Specifically, Gibbard talked about “Why You’d Want to Live Here,” a popular track off The Photo Album, which has garnered some controversy with its lyrics sharply critical of Los Angeles. In response to fingers pointed at said derisiveness, Gibbard explained: “The song is not meant to be a direct attack on the people who live in Los Angeles. It’s more from the perspective of an analysis of Los Angeles as a kinda over-fed, over-populated cultural bunker. But at the same time, it’s also in many ways a love song, it’s about trying to come up with all the reasons why someone should move to Los Angeles.” If there is one thing certain in life, it is that indie bands can frame any subject, from trash talking about West Coast cities to trash talking about pretty sunsets, within a love song context.

Since a relatively fast-paced rise to indie stardom, Death Cab has enjoyed such perks as headlining their own tours at relatively larger venues, better national record distribution and functioning sound equipment. When the band came to D.C. last year, they played the Metro Cafe; this year, they have upgraded to the significantly larger Black Cat.

However, it has not in any way affected their creative energy or dynamic as a band. If anything, the more professional musical setting in which they now have the opportunity to record has been a a major boon. Said Gibbard, noting the most significant changes that have accompanied the band’s higher profile, “More than anything it’s nice to have a designated recording space … Every record that we did up to [The Photo Album] was like you’re recording in somebody’s living space … We recorded in our house, in Chris’ bedroom, so it’s like you spend 12 hours working on the record, then you go to sleep five feet away from the board, then you get up the next morning, and you don’t leave the house … It was nice because then Michael and I could ride to the recording studio and when the session is over, we could ride home.”
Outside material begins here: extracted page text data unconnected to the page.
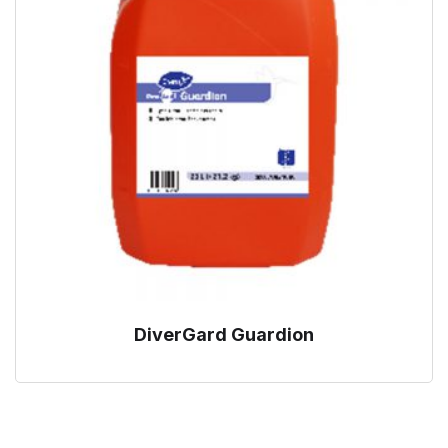
DiverGard Guardion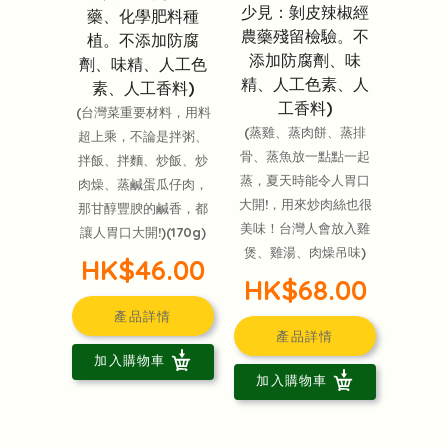
少見：剝皮辣椒經
藥、化學肥料種
農藥殘留檢驗。不
植。不添加防腐
添加防腐劑、味
劑、味精、人工色
精、人工色素、人
素、人工香料)
工香料)
(台灣菜重要材料，用料
(蒸雞、蒸肉餅、蒸排
超上乘，不論是拌粥、
骨、蒸魚放一點點一起
拌飯、拌麵、炒飯、炒
蒸，夏天時能令人胃口
肉燥、蒸鹹蛋瓜仔肉，
大開!，用來炒肉絲也很
那甘醇豐腴的鹹香，都
美味！台灣人會放入雞
讓人胃口大開!)(170g)
煲、雞湯、肉燥吊味)
HK$46.00
HK$68.00
產品詳情
產品詳情
加入購物車
加入購物車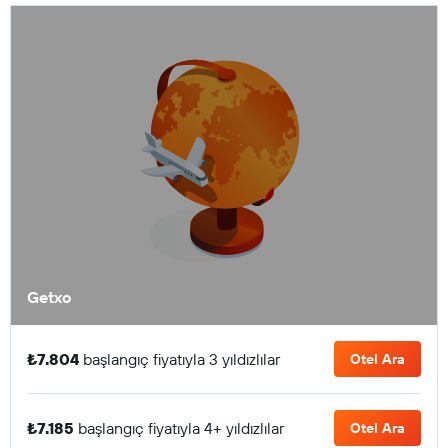
Getxo
₺7.804
başlangıç fiyatıyla 3 yıldızlılar
Otel Ara
₺7.185
başlangıç fiyatıyla 4+ yıldızlılar
Otel Ara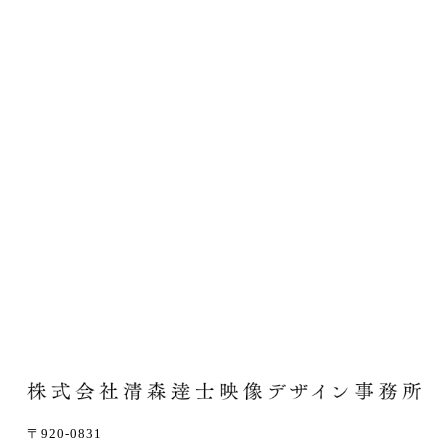
〒920-0831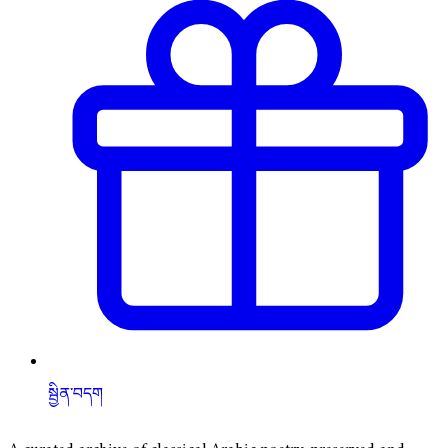
སྦྱིན་བདག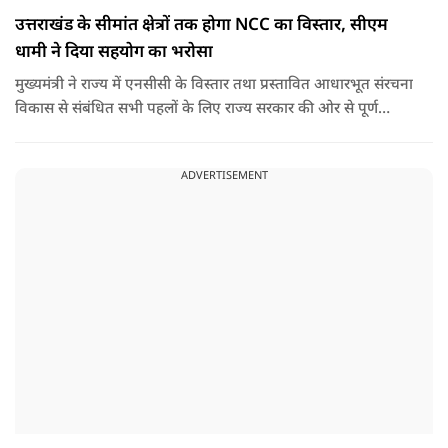
उत्तराखंड के सीमांत क्षेत्रों तक होगा NCC का विस्तार, सीएम
धामी ने दिया सहयोग का भरोसा
मुख्यमंत्री ने राज्य में एनसीसी के विस्तार तथा प्रस्तावित आधारभूत संरचना
विकास से संबंधित सभी पहलों के लिए राज्य सरकार की ओर से पूर्ण
सहयोग का आश्वासन देते हुए कहा कि इन परियोजनाओं के प्रभावी एवं
समयबद्ध क्रियान्वयन के लिए हरसंभव सहयोग प्रदान किया जाएगा.
ADVERTISEMENT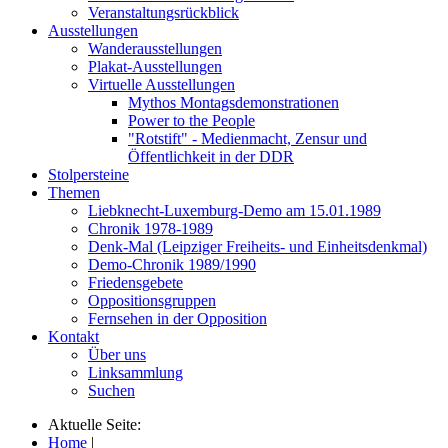
Veranstaltungsrückblick
Ausstellungen
Wanderausstellungen
Plakat-Ausstellungen
Virtuelle Ausstellungen
Mythos Montagsdemonstrationen
Power to the People
"Rotstift" - Medienmacht, Zensur und
Öffentlichkeit in der DDR
Stolpersteine
Themen
Liebknecht-Luxemburg-Demo am 15.01.1989
Chronik 1978-1989
Denk-Mal (Leipziger Freiheits- und Einheitsdenkmal)
Demo-Chronik 1989/1990
Friedensgebete
Oppositionsgruppen
Fernsehen in der Opposition
Kontakt
Über uns
Linksammlung
Suchen
Aktuelle Seite:
Home
|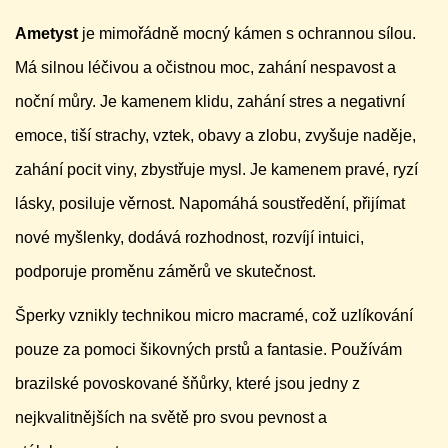
Ametyst
je mimořádně mocný kámen s ochrannou sílou.
Má silnou léčivou a očistnou moc, zahání nespavost a
noční můry. Je kamenem klidu, zahání stres a negativní
emoce, tiší strachy, vztek, obavy a zlobu, zvyšuje naděje,
zahání pocit viny, zbystřuje mysl. Je kamenem pravé, ryzí
lásky, posiluje věrnost. Napomáhá soustředění, přijímat
nové myšlenky, dodává rozhodnost, rozvíjí intuici,
podporuje proměnu záměrů ve skutečnost.
Šperky vznikly technikou micro macramé, což uzlíkování
pouze za pomoci šikovných prstů a fantasie. Používám
brazilské povoskované šňůrky, které jsou jedny z
nejkvalitnějších na světě pro svou pevnost a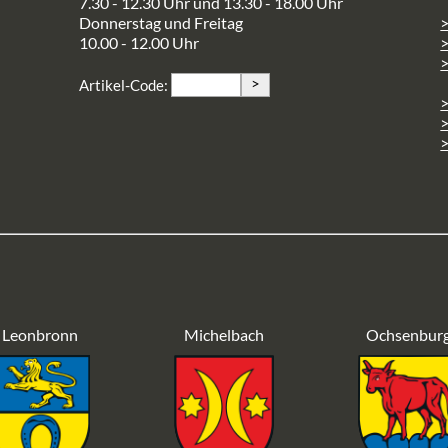
7.30 - 12.30 Uhr und 13.30 - 18.00 Uhr
Donnerstag und Freitag
10.00 - 12.00 Uhr
>
>
Artikel-Code:
>
>
Leonbronn
Michelbach
Ochsenbur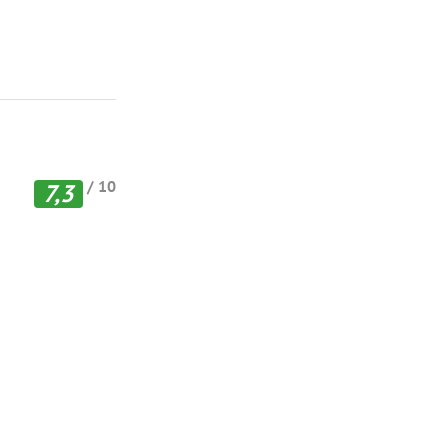
/ 10
7,3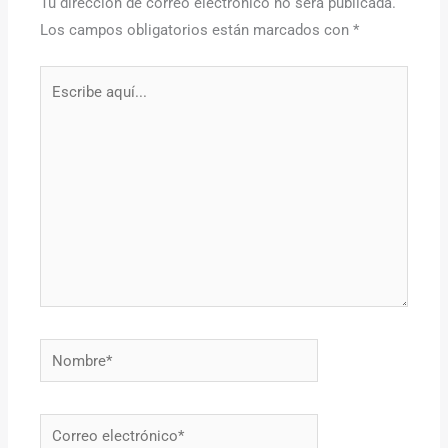
Tu dirección de correo electrónico no será publicada.
Los campos obligatorios están marcados con
*
Escribe
aquí...
Nombre*
Correo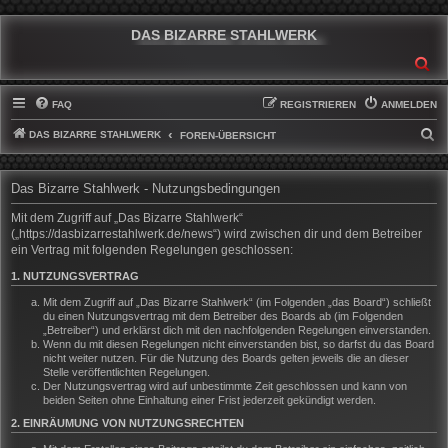
DAS BIZARRE STAHLWERK
SU
FAQ
REGISTRIEREN
ANMELDEN
DAS BIZARRE STAHLWERK
S
FOREN-ÜBERSICHT
U
C
Das Bizarre Stahlwerk - Nutzungsbedingungen
H
Mit dem Zugriff auf „Das Bizarre Stahlwerk“
E
(„https://dasbizarrestahlwerk.de/news“) wird zwischen dir und dem Betreiber
ein Vertrag mit folgenden Regelungen geschlossen:
1. NUTZUNGSVERTRAG
Mit dem Zugriff auf „Das Bizarre Stahlwerk“ (im Folgenden „das Board“) schließt
du einen Nutzungsvertrag mit dem Betreiber des Boards ab (im Folgenden
„Betreiber“) und erklärst dich mit den nachfolgenden Regelungen einverstanden.
Wenn du mit diesen Regelungen nicht einverstanden bist, so darfst du das Board
nicht weiter nutzen. Für die Nutzung des Boards gelten jeweils die an dieser
Stelle veröffentlichten Regelungen.
Der Nutzungsvertrag wird auf unbestimmte Zeit geschlossen und kann von
beiden Seiten ohne Einhaltung einer Frist jederzeit gekündigt werden.
2. EINRÄUMUNG VON NUTZUNGSRECHTEN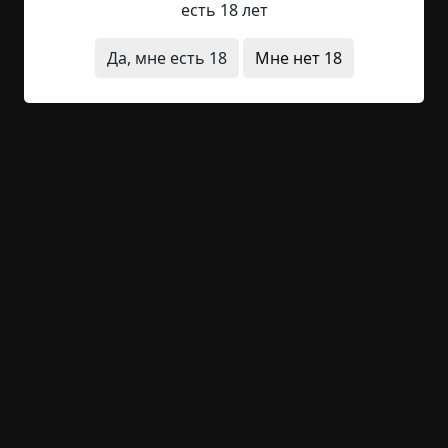
есть 18 лет
Да, мне есть 18
Мне нет 18
3 комментария
Последние
Написать
RAINYDAY8
22 сентября 2019 12:35
и еще форма добавления контента
максимально упрощена :blush:
Esenia
отвечает
rainbow666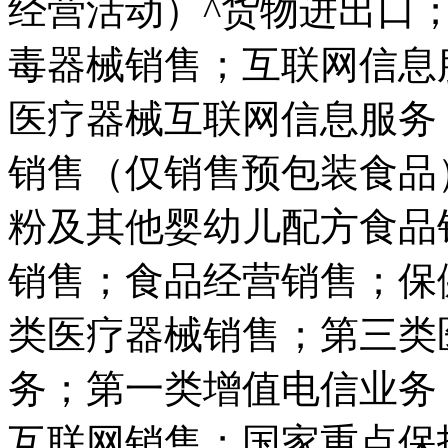
经营活动）^货物进出口
毒器械销售；互联网信息
医疗器械互联网信息服务
销售（仅销售预包装食品
粉及其他婴幼儿配方食品
销售；食品经营销售；保
类医疗器械销售；第三类
务；第一类增值电信业务
互联网销售；国家重点保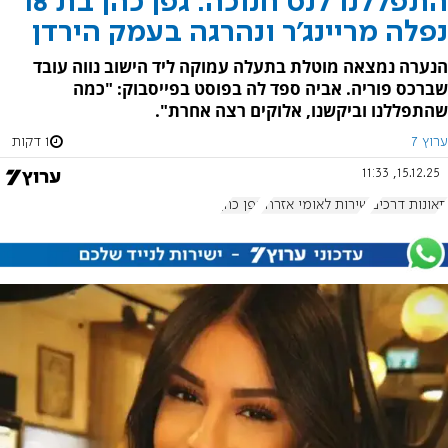
התפללנו לנס חנוכה: גפן כהן בת 18
נפלה מריינג'ר ונהרגה בעמק הירדן
הנערה נמצאה מוטלת בתעלה עמוקה ליד הישוב נווה עובד
שברכס פוריה. אביה ספד לה בפוסט בפייסבוק: "כמה
שהתפללנו וביקשנו, אלוקים רצה אחרת".
ערוץ 7
1 דקות
15.12.25, 11:33
תאונות דרכים
שירות לאומי אזרחי
גפן כהן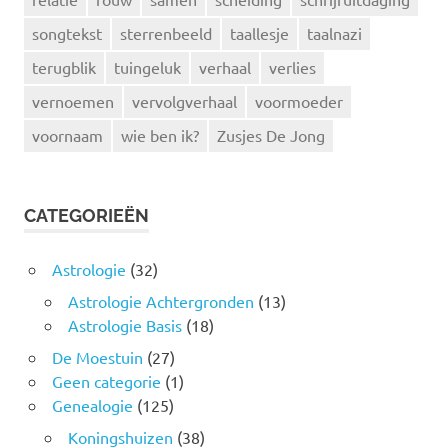
songtekst
sterrenbeeld
taallesje
taalnazi
terugblik
tuingeluk
verhaal
verlies
vernoemen
vervolgverhaal
voormoeder
voornaam
wie ben ik?
Zusjes De Jong
CATEGORIEËN
Astrologie
(32)
Astrologie Achtergronden
(13)
Astrologie Basis
(18)
De Moestuin
(27)
Geen categorie
(1)
Genealogie
(125)
Koningshuizen
(38)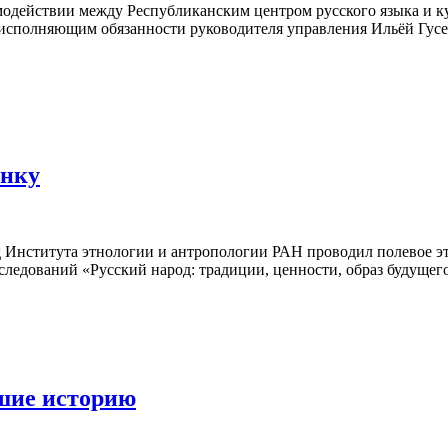
аимодействии между Республиканским центром русского языка и
 исполняющим обязанности руководителя управления Ильёй Гус
инку
д Института этнологии и антропологии РАН проводил полевое э
ледований «Русский народ: традиции, ценности, образ будущег
вшие историю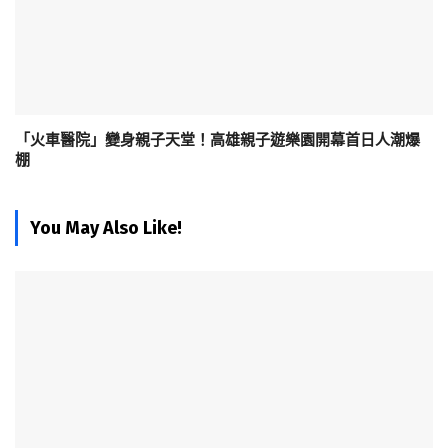
「火車醫院」變身親子天堂！高雄親子遊樂園開幕首日人潮爆
棚
You May Also Like!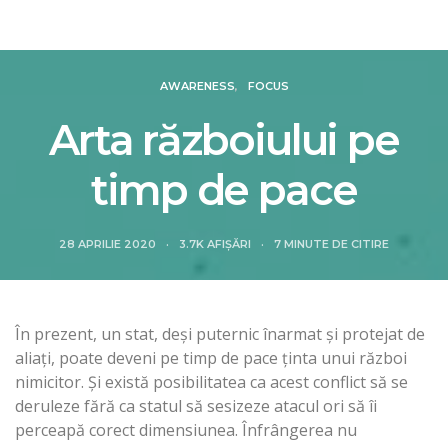
Revista Intelligence
AWARENESS
FOCUS
Arta războiului pe
timp de pace
28 APRILIE 2020
3.7K AFIȘĂRI
7 MINUTE DE CITIRE
În prezent, un stat, deşi puternic înarmat şi protejat de
aliaţi, poate deveni pe timp de pace ţinta unui război
nimicitor. Şi există posibilitatea ca acest conflict să se
deruleze fără ca statul să sesizeze atacul ori să îi
perceapă corect dimensiunea. Înfrângerea nu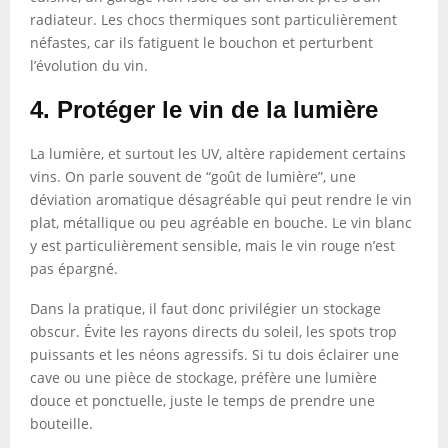
radiateur. Les chocs thermiques sont particulièrement
néfastes, car ils fatiguent le bouchon et perturbent
l’évolution du vin.
4. Protéger le vin de la lumière
La lumière, et surtout les UV, altère rapidement certains
vins. On parle souvent de “goût de lumière”, une
déviation aromatique désagréable qui peut rendre le vin
plat, métallique ou peu agréable en bouche. Le vin blanc
y est particulièrement sensible, mais le vin rouge n’est
pas épargné.
Dans la pratique, il faut donc privilégier un stockage
obscur. Évite les rayons directs du soleil, les spots trop
puissants et les néons agressifs. Si tu dois éclairer une
cave ou une pièce de stockage, préfère une lumière
douce et ponctuelle, juste le temps de prendre une
bouteille.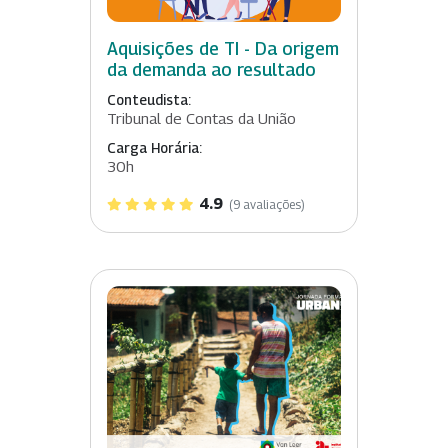
Aquisições de TI - Da origem
da demanda ao resultado
Conteudista:
Tribunal de Contas da União
Carga Horária:
30h
4.9
(9 avaliações)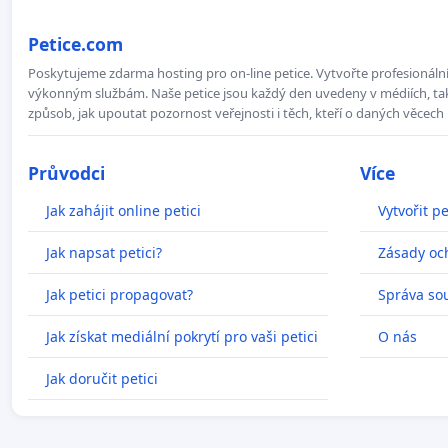
Petice.com
Poskytujeme zdarma hosting pro on-line petice. Vytvořte profesionální 
výkonným službám. Naše petice jsou každý den uvedeny v médiích, takž
způsob, jak upoutat pozornost veřejnosti i těch, kteří o daných věcech 
Průvodci
Více
Jak zahájit online petici
Vytvořit pe
Jak napsat petici?
Zásady oc
Jak petici propagovat?
Správa so
Jak získat mediální pokrytí pro vaši petici
O nás
Jak doručit petici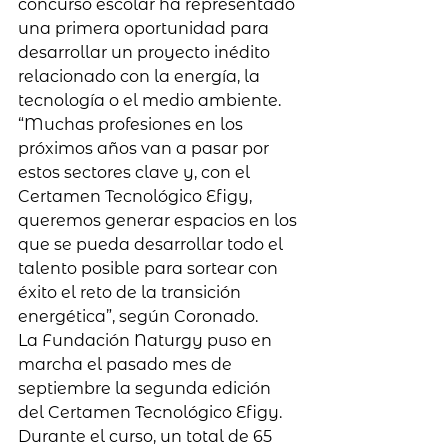
concurso escolar ha representado 
una primera oportunidad para 
desarrollar un proyecto inédito 
relacionado con la energía, la 
tecnología o el medio ambiente. 
“Muchas profesiones en los 
próximos años van a pasar por 
estos sectores clave y, con el 
Certamen Tecnológico Efigy, 
queremos generar espacios en los 
que se pueda desarrollar todo el 
talento posible para sortear con 
éxito el reto de la transición 
energética”, según Coronado.
La Fundación Naturgy puso en 
marcha el pasado mes de 
septiembre la segunda edición 
del Certamen Tecnológico Efigy. 
Durante el curso, un total de 65 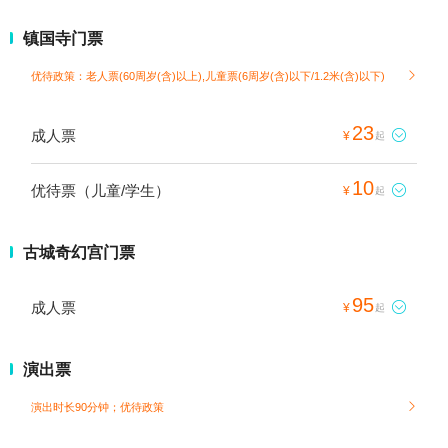
镇国寺门票
优待政策：老人票(60周岁(含)以上),儿童票(6周岁(含)以下/1.2米(含)以下)

23
成人票

¥
起
10
优待票（儿童/学生）

¥
起
古城奇幻宫门票
95
成人票

¥
起
演出票
演出时长90分钟；
优待政策

Death Cab also recently made its first music video, a baptism marking their place as bona fide rock stars. For the band, this video was part one of a four-part concept that the band just thought would be fun to do. Emphasizing the spontaneity of making the video, Harmer notes, “The video was for ‘I Was A Kaleidoscope,’ which apparently isn’t really even the single on the album.” So much for the music video as part of a concerted MTV marketing strategy guaranteeing overnight million-dollar success.

Luckily for Death Cab’s fans, this inflation in prestige has not been accompanied by inflation in ego. For them, playing in larger venues is a sign of success, but the members of the band were quick to mention the greater responsibilities of having to fill up the space and please a bigger crowd. As such, they are constantly trying to improve their respective guitar, vocal, and bass skills. It is also refreshing to hear 25-year-olds speak of how they are willing to take on the role as “older brother” for their opening band and label-mates, The Prom. Harmer said, “It’s really nice to take them out to places we’ve been before. It just keeps it really fresh that way, to be like, ‘Here we are again at Columbus, Ohio [in monotone],’ and they’re all like, ‘Columbus, Ohio!’ It kinda keeps you from getting the doldrums.”

Of course, after every show, Death Cab still does what every respectable ‘80s hair-metal band would do. Said Harmer, “We just go home now.” How’s that for rock stardom?